21 gennaio 2021

CULTURE DIMENTICATE di Harald Haarmann (Bollati Boringhieri)

"Venticinque sentieri smarriti dell’umanità", recita il sottotitolo di questo gustoso saggio di Harald Haarmann.
Ma in realtà è molto di più: il lettore conoscerà culture sconosciute ai più, oppure culture già note ma da un punto di vista totalmente diverso, addirittura imprevedibile. 
Dalle prime avvisaglie dell'homo heidelbergensis - che ha abitato un pianeta meteorologicamente e geofisicamente ben diverso da quello attuale, alla cultura siberiana che produsse l'arte paleolitica - già consapevole del ruolo mistico di alcuni animali.

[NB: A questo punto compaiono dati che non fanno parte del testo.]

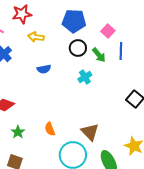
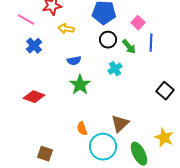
orange semicircle: (50, 129) -> (82, 129), moved
green star: (18, 132) -> (80, 85), moved, size x1.5
brown triangle: (90, 132) -> (120, 124), turned 30

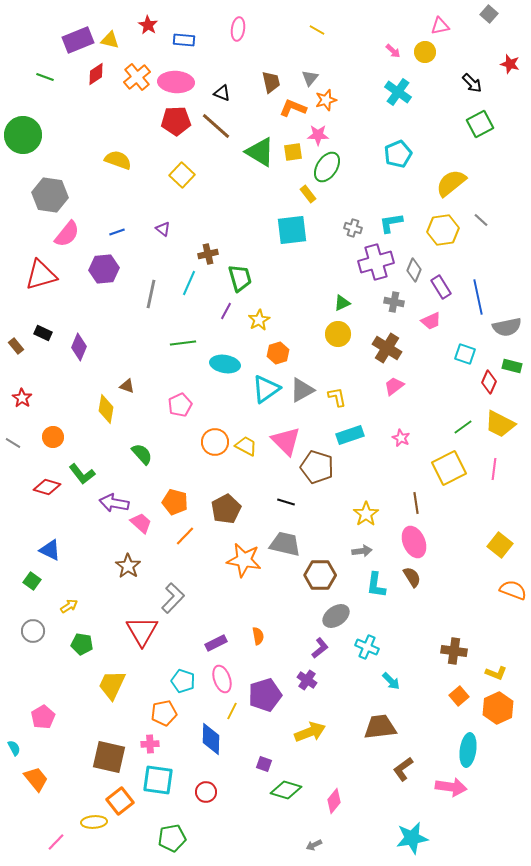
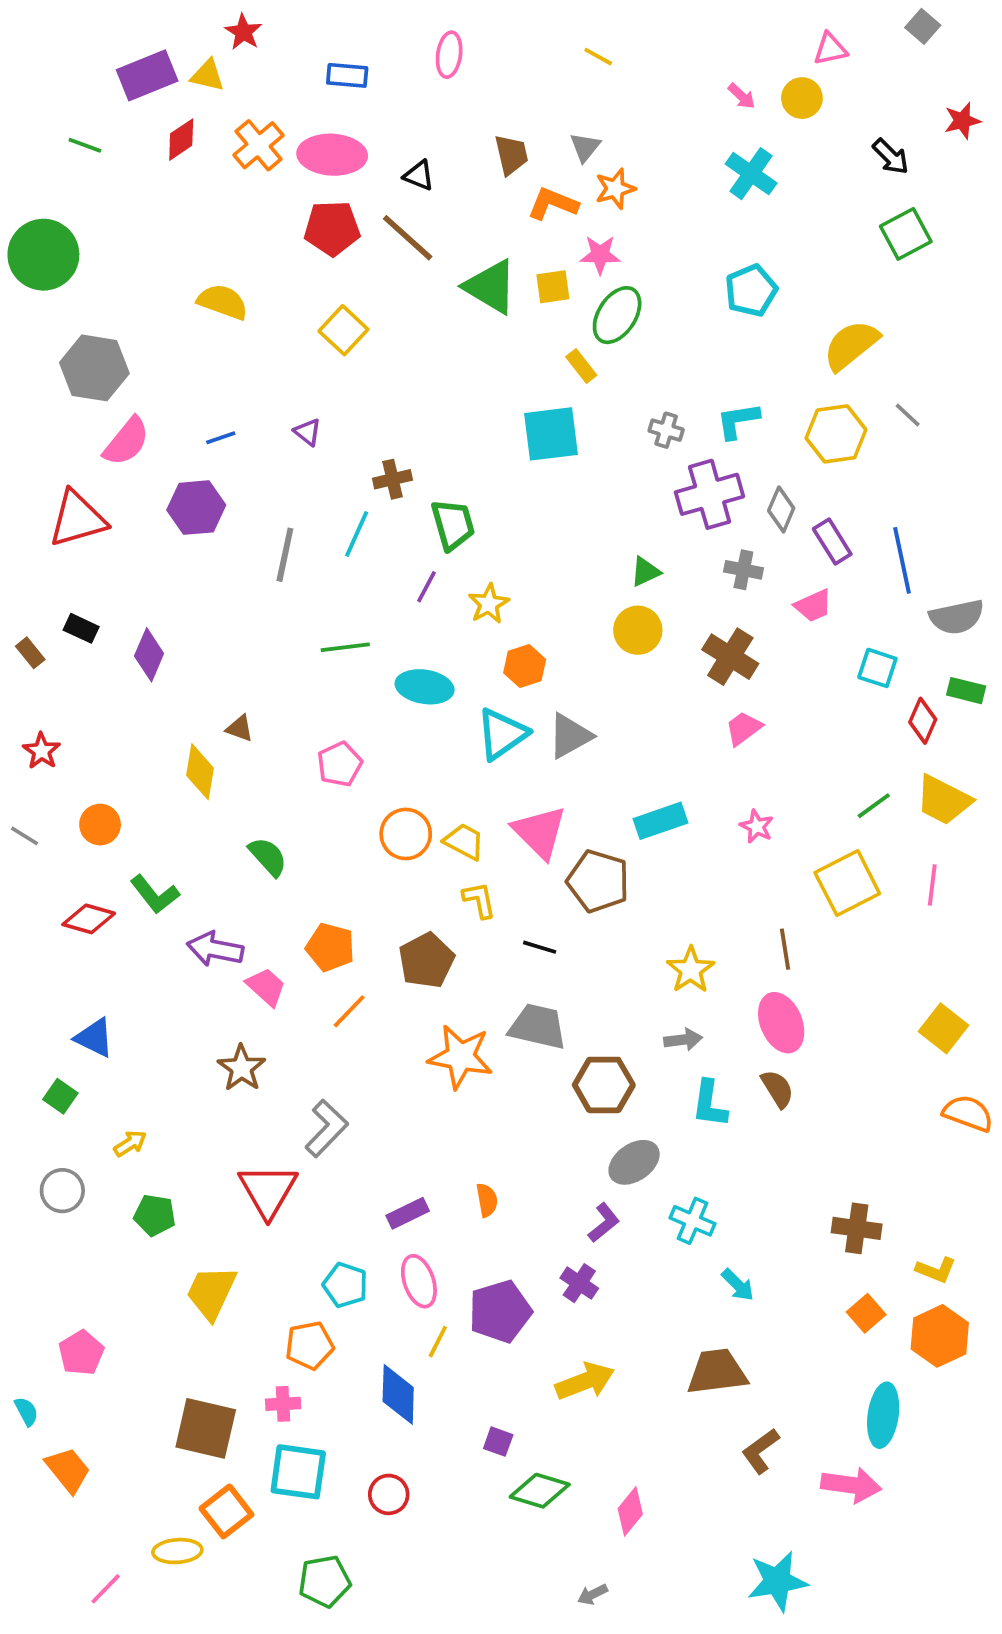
red star: (148, 25) -> (243, 32), moved
red star: (510, 64) -> (962, 121), turned -30
yellow L-shape: (337, 397) -> (479, 900), moved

Dalle origini europee (!) dell'uomo di Clovis - più affine ai nostri baschi che agli amerindi di origine asiatica, ai civilissimi e moderni costruttori di templi in quella che oggi chiamiamo Turchia - che nell'VII millennio a. C. sparirono nel nulla senza motivo alcuno.
Dalle civiltà dell'Anatolia del 5.600 a. C. che costruirono città senza re o governanti - con un'idea comunarda del vivere insieme, alla potenza della civiltà danubiana del IV millennio a. C. - che aveva già elaborato un'idea di parità dei generi che ancora oggi invece fatichiamo a raggiungere.

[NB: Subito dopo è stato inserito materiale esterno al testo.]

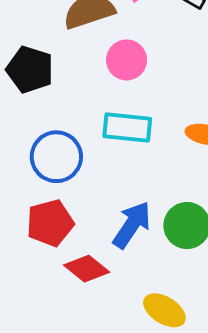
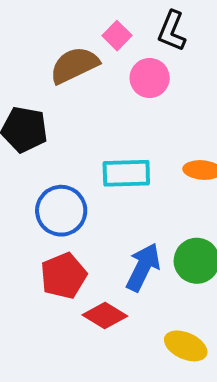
pink circle: (127, 60) -> (150, 78), moved

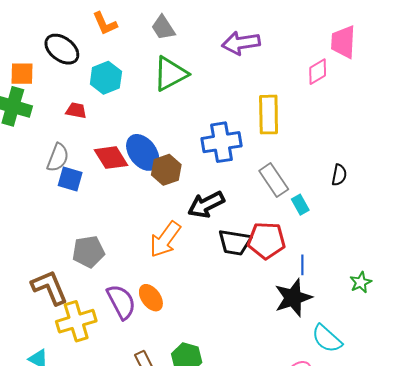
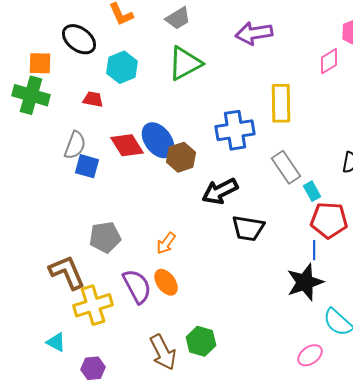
gray trapezoid: (163, 28) -> (178, 18), turned -88
orange arrow: (165, 239) -> (166, 243), moved, size x0.6
red pentagon: (266, 240) -> (329, 220), moved

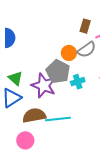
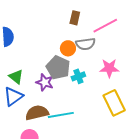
brown rectangle: (85, 26) -> (75, 18), moved
gray semicircle: (87, 50) -> (85, 44), turned 30
purple star: (44, 86) -> (45, 82), size x0.7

Che dire, poi, della città sumera Dilmun o della civiltà paleodravidica (che tanto piacerebbe a Calasso)? 
E poi gli ittiti, le mummie bionde (!) di Loulan, la regina egizia Hatshepust, gli sciti, i chachapoyas delle Ande, i camini delle fate della Cappadocia, le torri di Angkor Wat, il Grande Zimbabwe, gli earthworks della foresta pluviale brasiliana. 
Ma anche la corretta lettura delle piramidi di Teotihuacán, del mito delle amazzoni, del regno di Palmira, della stele di Axum (e quindi della Regina di Saba) o dei moai dell'Isola di Pasqua.

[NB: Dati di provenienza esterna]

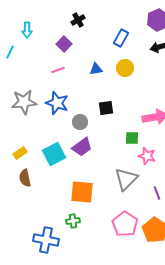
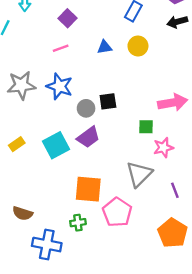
black square: (106, 108) -> (108, 101), moved
pink star: (147, 156) -> (163, 148), turned -30
brown semicircle: (25, 178) -> (23, 213), moved, turned -60
pink pentagon: (125, 224) -> (117, 212), moved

Insomma, il lettore più aperto e accogliente cambierà totalmente le lenti dei suoi occhiali storici e antropologici con cui aveva finora seguito le civiltà del passato, anche e solo attraverso i libri scolastici o per sentito dire.
Grandissimi, poi, i capitoli dedicati ai pelasgi e ai cretesi, cui deve moltissimo la nostra concezione di Antica Grecia, più di quanto si possa immaginare.
Per tacere dei nostri etruschi, le cui abilità artistiche, mitologiche e architettoniche sono state masticate a più non posso dagli antichi romani; con tanto di gustoso riscoprire un vocabolario etrusco che ci influenza ancora oggi, e di molto pure.
Insomma, è un libro veramente bello, divertente, affascinante e ben scritto, che credo possa piacere anche ai ragazzi più giovani.